Dans cette nouvelle architecture institutionnelle, le Parlement occupe une place déterminante. Légiférer demeure sa mission première, mais celle-ci ne saurait suffire. Il lui appartient également de contrôler l’action du Gouvernement, d’évaluer les politiques publiques, de veiller à la bonne utilisation des ressources publiques et de contribuer au renforcement de la transparence et de la redevabilité de l’action publique. Ces responsabilités sont essentielles au bon fonctionnement d’un État démocratique et à la consolidation de la confiance des citoyens.
Cette première législature marque également une évolution historique avec l’élection, pour la première fois, de quatre députés représentant les Guinéens établis à l’étranger, dont une députée élue pour l’Europe. Cette représentation reconnaît pleinement la place de la diaspora dans la communauté nationale. Elle rappelle surtout qu’une Nation ne s’arrête pas à ses frontières administratives. Elle se construit aussi grâce à l’engagement de ses citoyens établis à travers le monde, qui contribuent à son développement par leurs compétences, leurs investissements, leurs réseaux et leur attachement à la Guinée.
Mais l’avenir d’une République ne repose jamais exclusivement sur ses institutions. Il dépend tout autant de l’engagement des citoyens, de la vitalité de la société civile et de la capacité de chacun à contribuer, à son niveau, à la construction du bien commun.
Une démocratie solide repose également sur une citoyenneté exigeante. Les institutions peuvent créer un cadre, mais elles ne remplaceront jamais la responsabilité individuelle. Le développement d’un pays ne résulte pas uniquement des décisions de ses gouvernants. Il dépend aussi de la capacité de chaque citoyen à participer, à son niveau, à la construction du bien commun.
Le bâtisseur de la Cité
Être bâtisseur de la Cité, c’est refuser d’être un simple spectateur de la vie publique. C’est reconnaître que chacun porte une part de responsabilité dans le destin collectif. Enseigner, entreprendre, investir, innover, servir, transmettre son savoir, respecter les règles communes ou s’engager dans la vie associative sont autant de façons de contribuer à la construction du bien commun et au développement de la Nation.
La République ne se construit pas uniquement dans les palais des institutions.
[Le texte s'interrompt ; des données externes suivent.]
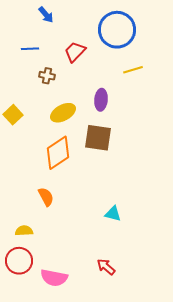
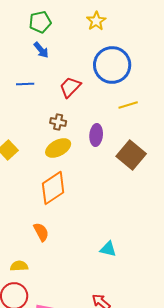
brown cross: (47, 76) -> (58, 122), moved
brown square: (98, 138) -> (131, 155), moved, turned 32

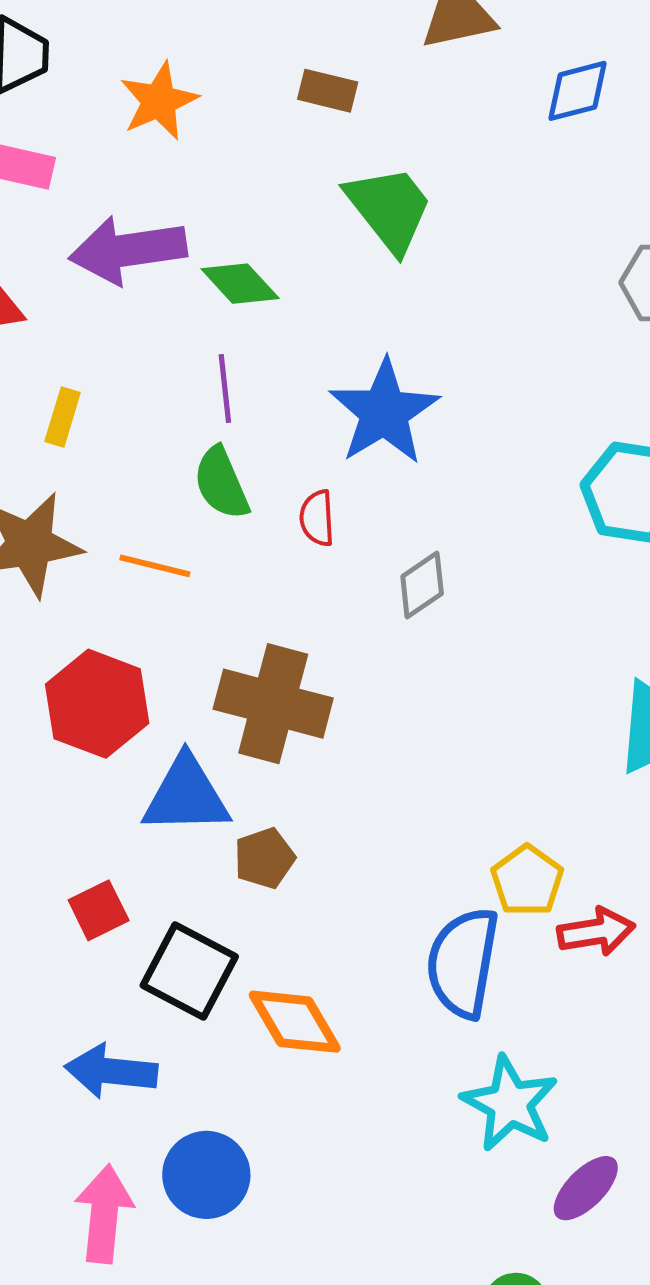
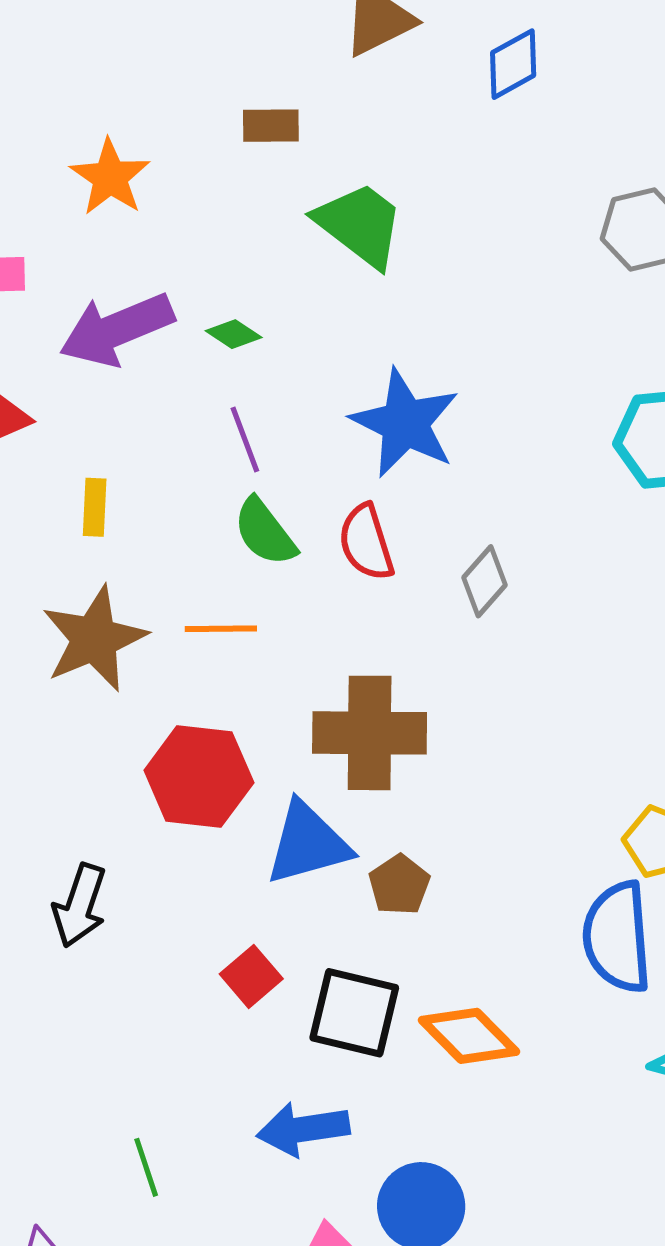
green diamond: (240, 284) -> (234, 334), size x0.7
red semicircle: (317, 518) -> (366, 542), size x1.4

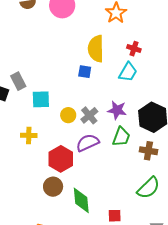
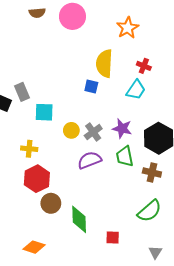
green trapezoid: (121, 137) -> (125, 156), turned 145
red hexagon: (61, 159) -> (37, 179), moved

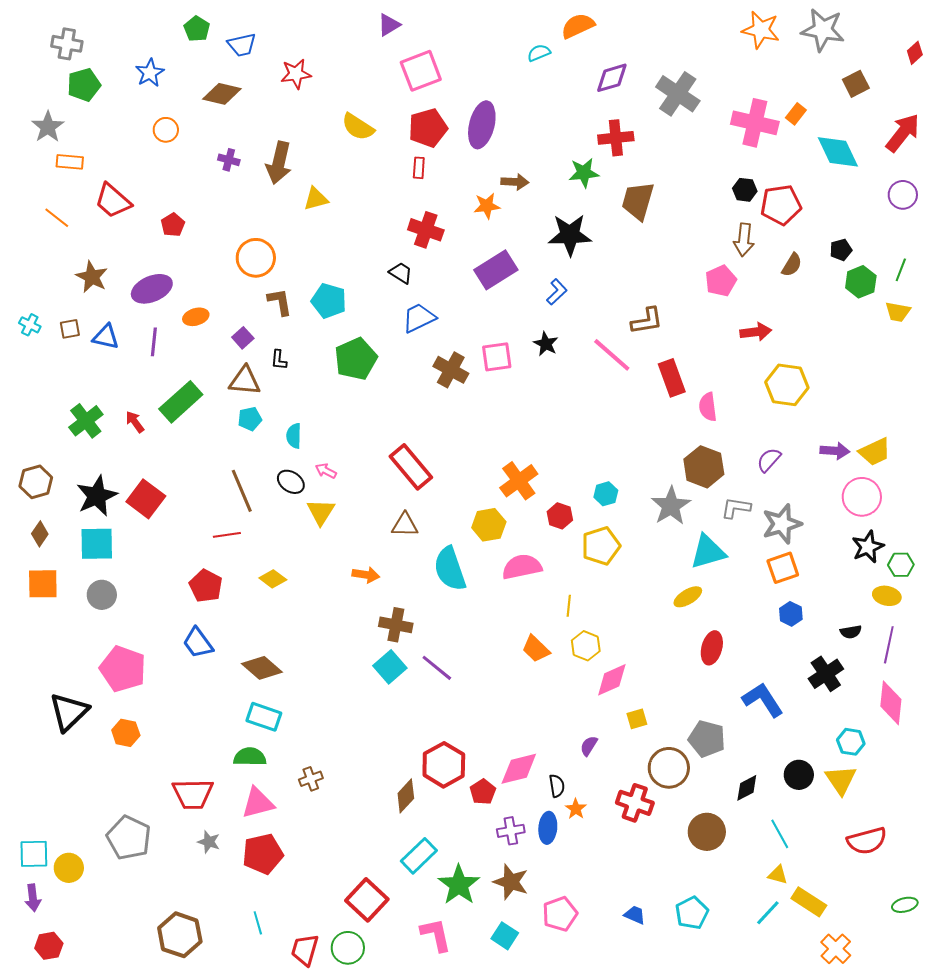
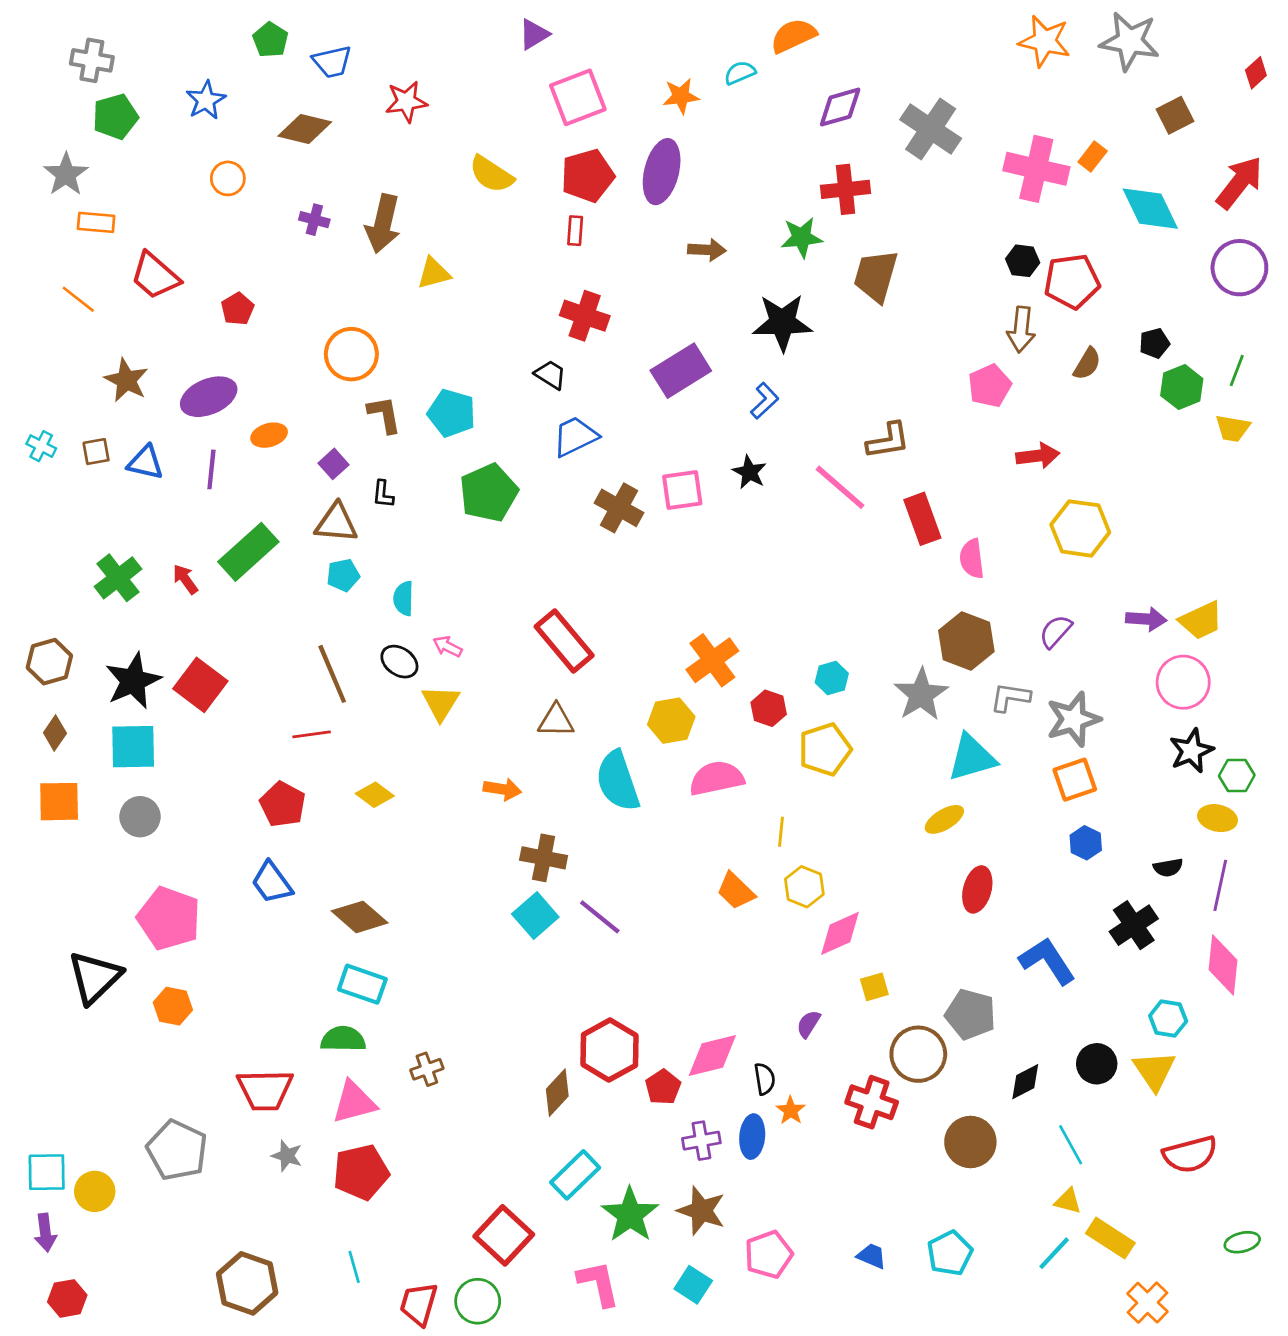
purple circle: (903, 195) -> (1239, 268), size x1.4
orange star: (487, 206) -> (681, 96), moved

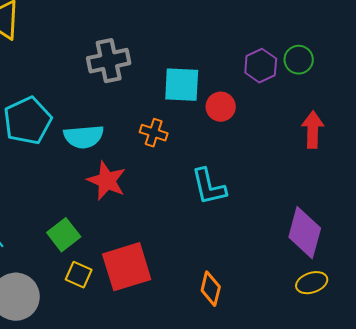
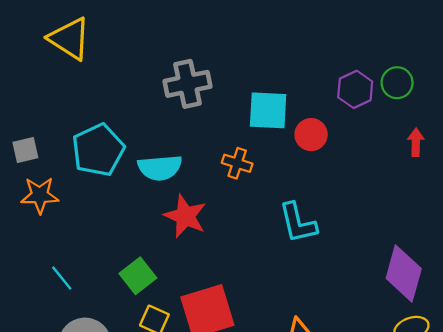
red arrow: (313, 130) -> (416, 142), moved, size x0.7

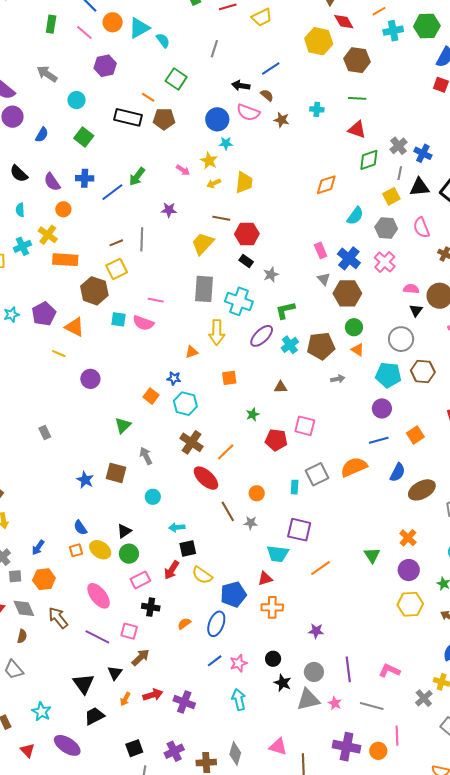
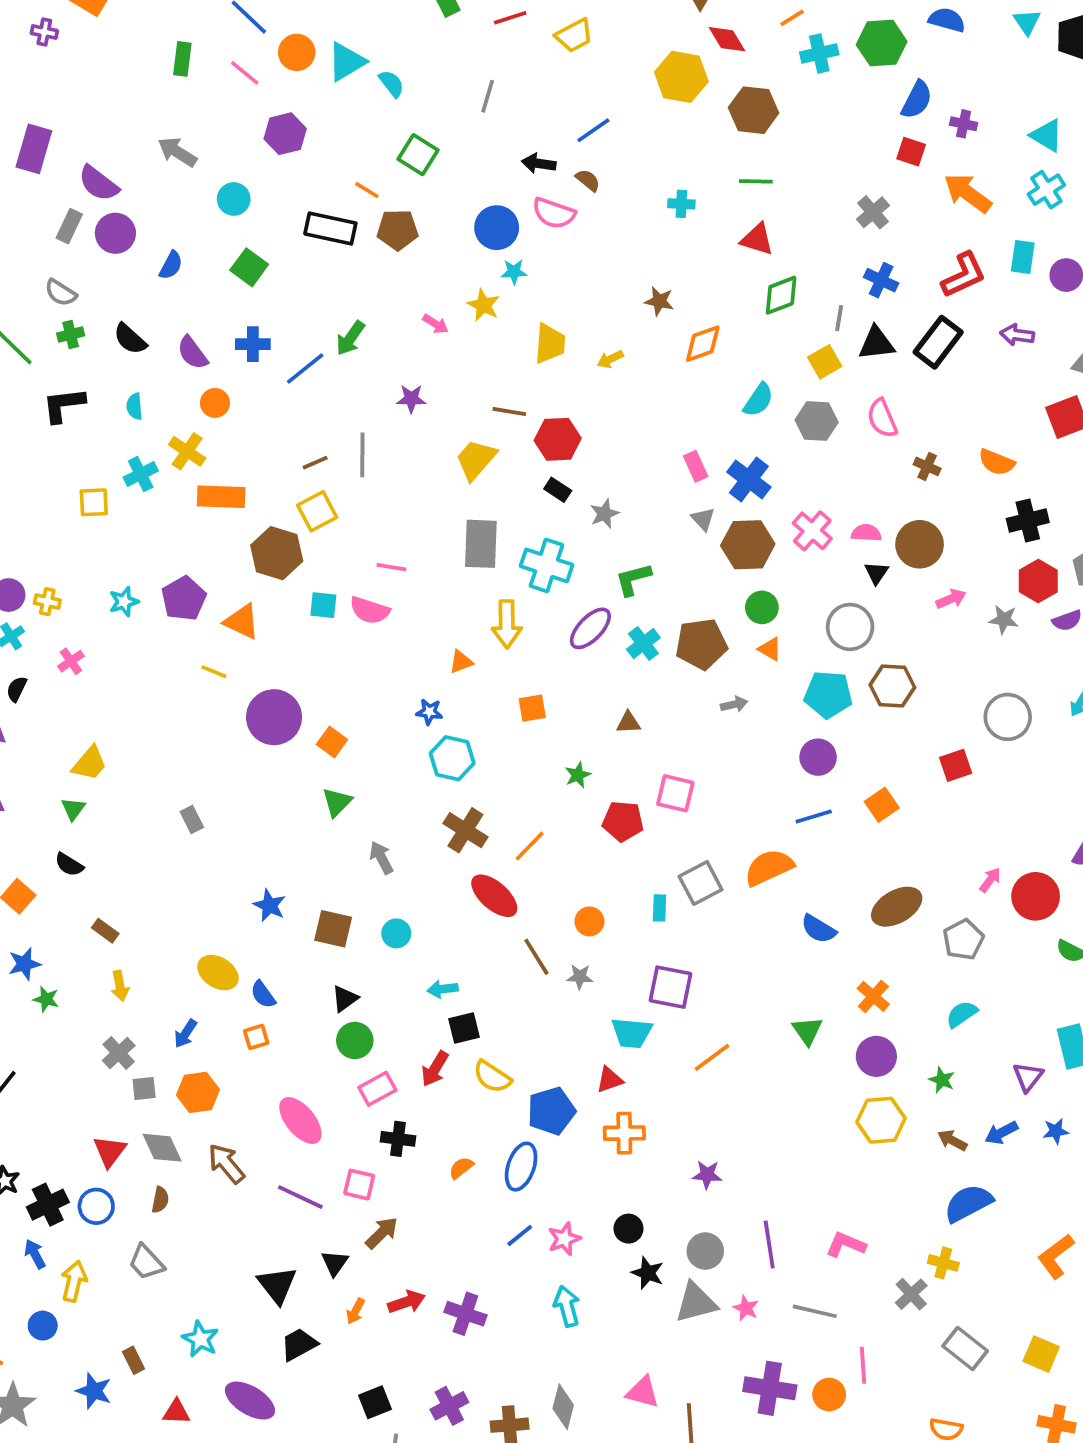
brown star: (282, 120) -> (659, 301), moved
gray cross: (399, 146) -> (873, 212), moved
yellow arrow: (214, 183) -> (610, 359), moved
pink cross: (385, 262) -> (812, 531), moved
purple circle: (90, 379) -> (274, 717), size x1.5
orange square: (151, 396) -> (332, 742), moved
blue semicircle: (398, 472) -> (819, 929), moved, turned 96
brown square: (116, 473) -> (333, 929), moved
yellow ellipse: (100, 550) -> (218, 973), moved
red triangle: (28, 750) -> (176, 1412), turned -42

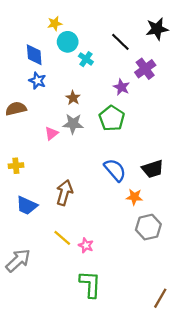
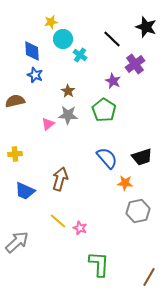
black star: (157, 29) -> (146, 27), turned 30
green L-shape: (90, 284) -> (99, 264), moved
Elle se construit chaque jour dans les écoles, les entreprises, les collectivités, les associations, les familles et au sein de la diaspora. Les institutions donnent une direction ; les citoyens lui donnent sa force et son élan.
Trois priorités pour le temps de l’action
Première priorité : instaurer une véritable culture de l’évaluation des politiques publiques afin que chaque action de l’État puisse être appréciée au regard de son efficacité et de son impact sur la vie des citoyens. Deuxième priorité : faire de la diaspora un partenaire stratégique permanent du développement national en valorisant davantage ses compétences, son expertise et sa capacité d’investissement. Troisième priorité : promouvoir une gouvernance fondée sur la transparence, la responsabilité, la participation citoyenne et la recherche constante de l’intérêt général.
Ces orientations ne constituent pas un programme politique. Elles expriment une exigence républicaine : celle d’un État responsable, d’institutions crédibles et de citoyens pleinement engagés dans la construction de la Nation.
La 5ᵉ République ouvre une nouvelle page de notre histoire. Son succès ne dépendra pas uniquement de la qualité de ses institutions. Il reposera avant tout sur notre capacité collective à faire vivre une culture de la responsabilité, du mérite, du service et de l’engagement. Une Nation progresse lorsque chacun accepte de devenir, à sa place, un bâtisseur de la Cité.